The case against: In Oscar Wilde’s play “The Importance of Being Earnest”, there is a brilliant line that goes “I do not know whether there is anything peculiarly exciting in the air of this particular part of Hertfordshire, but the number of engagements that go on seems to me considerably above the proper average that statistics have laid down for our guidance.” The line is funny because statistics are supposed to measure reality, not guide it. It is one thing to use statistical averages as guidance in exceptional situations like rain interruptions. If we start using them for NRR calculations, we will be using them routinely. To use them to predict the score of the chasing team is particularly inappropriate. The canonical team that forms the basis for DLS is a team that is trying to score as many runs as possible within constraints of the number of overs and wickets remaining. But a team that is batting second is not aiming to score as many runs as possible. It is trying to reach its target. A team that needs to reach just 150 runs doesn’t need to bat as if it has 50 overs and 10 wickets. It can adopt a T20 strategy and score them as fast as possible. Going back to our examples, the team in the first example can protest that it is being unfairly penalized for losing wickets, when that was the right strategy in the situation. The team in the second example may benefit from DLS (because more runs and overs are added to the numerator and denominator – I think this depends on how many other matches it has played and how many other runs it has scored) but it can also argue that it is being unfairly penalized for losing 5 wickets. More pertinently, the introduction of DLS for NRR will make chasing teams completely change their strategy, which is not what we should be aiming for.

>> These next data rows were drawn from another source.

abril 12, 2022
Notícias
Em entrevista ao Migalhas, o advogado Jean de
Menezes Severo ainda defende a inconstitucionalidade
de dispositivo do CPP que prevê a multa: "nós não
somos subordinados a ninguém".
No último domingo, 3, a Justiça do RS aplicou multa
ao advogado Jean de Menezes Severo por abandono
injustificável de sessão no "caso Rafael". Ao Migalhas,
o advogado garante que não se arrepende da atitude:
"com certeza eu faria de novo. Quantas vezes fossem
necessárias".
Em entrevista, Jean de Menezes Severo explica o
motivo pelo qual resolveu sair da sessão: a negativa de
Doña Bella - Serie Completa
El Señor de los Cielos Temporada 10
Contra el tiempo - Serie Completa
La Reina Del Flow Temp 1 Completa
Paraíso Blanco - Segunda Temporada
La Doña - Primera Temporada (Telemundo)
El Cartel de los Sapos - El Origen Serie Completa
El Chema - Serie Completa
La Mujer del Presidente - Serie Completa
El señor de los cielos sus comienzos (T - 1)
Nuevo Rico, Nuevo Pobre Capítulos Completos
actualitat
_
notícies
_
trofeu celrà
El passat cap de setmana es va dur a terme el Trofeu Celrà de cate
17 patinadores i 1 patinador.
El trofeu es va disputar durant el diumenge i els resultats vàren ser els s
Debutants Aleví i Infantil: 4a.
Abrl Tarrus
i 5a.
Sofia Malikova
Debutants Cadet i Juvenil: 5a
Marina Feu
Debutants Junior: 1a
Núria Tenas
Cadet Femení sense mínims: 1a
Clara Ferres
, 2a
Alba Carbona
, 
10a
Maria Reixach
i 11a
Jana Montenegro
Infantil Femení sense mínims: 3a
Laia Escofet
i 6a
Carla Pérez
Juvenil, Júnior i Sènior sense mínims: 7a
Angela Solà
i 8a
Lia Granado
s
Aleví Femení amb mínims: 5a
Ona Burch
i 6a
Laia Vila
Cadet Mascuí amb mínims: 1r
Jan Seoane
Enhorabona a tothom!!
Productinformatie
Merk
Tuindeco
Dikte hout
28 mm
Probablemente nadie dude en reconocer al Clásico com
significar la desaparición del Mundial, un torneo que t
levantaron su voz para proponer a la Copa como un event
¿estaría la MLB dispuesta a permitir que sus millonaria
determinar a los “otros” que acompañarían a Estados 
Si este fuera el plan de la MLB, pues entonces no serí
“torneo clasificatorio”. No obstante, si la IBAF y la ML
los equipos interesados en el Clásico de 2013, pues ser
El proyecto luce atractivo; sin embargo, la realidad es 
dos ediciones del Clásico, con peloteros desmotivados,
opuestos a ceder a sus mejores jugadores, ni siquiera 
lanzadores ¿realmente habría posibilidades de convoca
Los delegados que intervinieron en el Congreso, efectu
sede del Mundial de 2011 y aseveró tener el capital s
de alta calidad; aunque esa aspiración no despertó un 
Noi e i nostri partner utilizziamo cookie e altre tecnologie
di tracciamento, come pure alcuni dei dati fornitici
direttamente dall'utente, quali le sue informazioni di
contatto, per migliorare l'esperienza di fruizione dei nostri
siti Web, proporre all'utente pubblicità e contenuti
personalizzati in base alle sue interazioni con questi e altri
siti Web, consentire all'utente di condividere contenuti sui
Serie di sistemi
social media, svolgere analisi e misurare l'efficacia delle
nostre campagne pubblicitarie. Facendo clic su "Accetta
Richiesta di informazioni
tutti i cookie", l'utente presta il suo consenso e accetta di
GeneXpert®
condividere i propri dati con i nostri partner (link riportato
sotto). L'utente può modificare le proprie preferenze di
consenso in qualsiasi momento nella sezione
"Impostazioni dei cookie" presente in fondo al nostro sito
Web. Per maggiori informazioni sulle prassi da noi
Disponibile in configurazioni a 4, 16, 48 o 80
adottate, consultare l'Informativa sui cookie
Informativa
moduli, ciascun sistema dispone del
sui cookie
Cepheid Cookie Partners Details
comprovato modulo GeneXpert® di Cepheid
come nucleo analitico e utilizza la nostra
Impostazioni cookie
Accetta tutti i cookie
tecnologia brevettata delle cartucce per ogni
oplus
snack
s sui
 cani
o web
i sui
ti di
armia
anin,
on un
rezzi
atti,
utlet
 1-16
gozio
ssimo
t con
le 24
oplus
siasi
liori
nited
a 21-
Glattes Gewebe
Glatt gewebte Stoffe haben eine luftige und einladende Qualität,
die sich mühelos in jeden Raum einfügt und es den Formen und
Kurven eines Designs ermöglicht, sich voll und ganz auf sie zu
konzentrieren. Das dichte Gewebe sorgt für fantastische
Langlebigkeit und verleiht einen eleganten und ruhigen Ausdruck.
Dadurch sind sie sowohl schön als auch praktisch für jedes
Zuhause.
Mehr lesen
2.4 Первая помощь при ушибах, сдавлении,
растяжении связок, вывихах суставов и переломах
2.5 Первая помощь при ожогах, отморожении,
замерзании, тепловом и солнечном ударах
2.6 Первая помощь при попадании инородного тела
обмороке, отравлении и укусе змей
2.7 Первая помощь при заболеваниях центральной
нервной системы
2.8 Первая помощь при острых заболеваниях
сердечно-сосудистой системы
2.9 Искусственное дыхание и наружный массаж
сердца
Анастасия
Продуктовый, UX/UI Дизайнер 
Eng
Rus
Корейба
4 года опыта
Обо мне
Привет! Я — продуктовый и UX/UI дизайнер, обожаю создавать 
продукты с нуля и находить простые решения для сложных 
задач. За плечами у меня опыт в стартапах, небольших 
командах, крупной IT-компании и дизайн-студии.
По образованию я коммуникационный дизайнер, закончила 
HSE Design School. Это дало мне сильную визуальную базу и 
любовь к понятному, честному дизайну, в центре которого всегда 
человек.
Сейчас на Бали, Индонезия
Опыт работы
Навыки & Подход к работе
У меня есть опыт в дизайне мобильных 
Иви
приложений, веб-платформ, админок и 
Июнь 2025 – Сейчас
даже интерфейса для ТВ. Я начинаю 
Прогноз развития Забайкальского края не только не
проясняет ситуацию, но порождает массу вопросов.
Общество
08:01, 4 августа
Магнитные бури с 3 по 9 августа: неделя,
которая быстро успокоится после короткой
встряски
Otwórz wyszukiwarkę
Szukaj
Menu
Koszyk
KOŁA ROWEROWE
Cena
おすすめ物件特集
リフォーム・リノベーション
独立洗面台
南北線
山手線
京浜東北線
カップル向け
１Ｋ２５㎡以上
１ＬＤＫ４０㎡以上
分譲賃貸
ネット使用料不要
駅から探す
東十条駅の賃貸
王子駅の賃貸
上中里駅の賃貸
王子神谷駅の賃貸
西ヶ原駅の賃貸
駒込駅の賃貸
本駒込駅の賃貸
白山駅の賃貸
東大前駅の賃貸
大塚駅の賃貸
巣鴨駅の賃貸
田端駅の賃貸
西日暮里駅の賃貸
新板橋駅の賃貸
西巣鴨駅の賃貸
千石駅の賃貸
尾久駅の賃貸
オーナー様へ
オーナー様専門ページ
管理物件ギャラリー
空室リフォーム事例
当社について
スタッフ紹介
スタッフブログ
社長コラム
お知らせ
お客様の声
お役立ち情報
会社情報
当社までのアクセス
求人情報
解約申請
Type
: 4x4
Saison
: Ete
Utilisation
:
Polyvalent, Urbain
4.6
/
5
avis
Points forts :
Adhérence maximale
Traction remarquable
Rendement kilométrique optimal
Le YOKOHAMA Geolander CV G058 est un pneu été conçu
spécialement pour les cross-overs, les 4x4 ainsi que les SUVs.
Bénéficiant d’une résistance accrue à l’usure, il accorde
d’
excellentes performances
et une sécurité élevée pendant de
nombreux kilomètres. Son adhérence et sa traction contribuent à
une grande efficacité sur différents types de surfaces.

The case for: Yes, the introduction of DLS for NRR will make teams change their strategy, but that is a good thing, because now this is more of a like for like comparison. To do a perfectly fair comparison between two teams, we must put them in the exact same position. However, in a normal ODI, the team batting first does not know how much it must score; and the situation it is faced with is to score as many runs as possible within the 50 overs it has. The team batting second knows its target,and its strategy must adjust accordingly. For both teams to be in the same starting position, after the first 50 overs are done, we must inject both teams with a drug that induces amnesia and makes them forget the first 50 overs till the next 50 are completed. Unfortunately, anti-doping regulations do not allow that. Therefore, using the DLS to adjust the NRR seems like a good way to level the playing field between the two teams. Hence proved.
The case against, once again: Using DLS for NRR will slow down the batting of the second team. Any innovation that results in slower batting will never be acceptable to the ICC. Quot Erat Demonstrandum.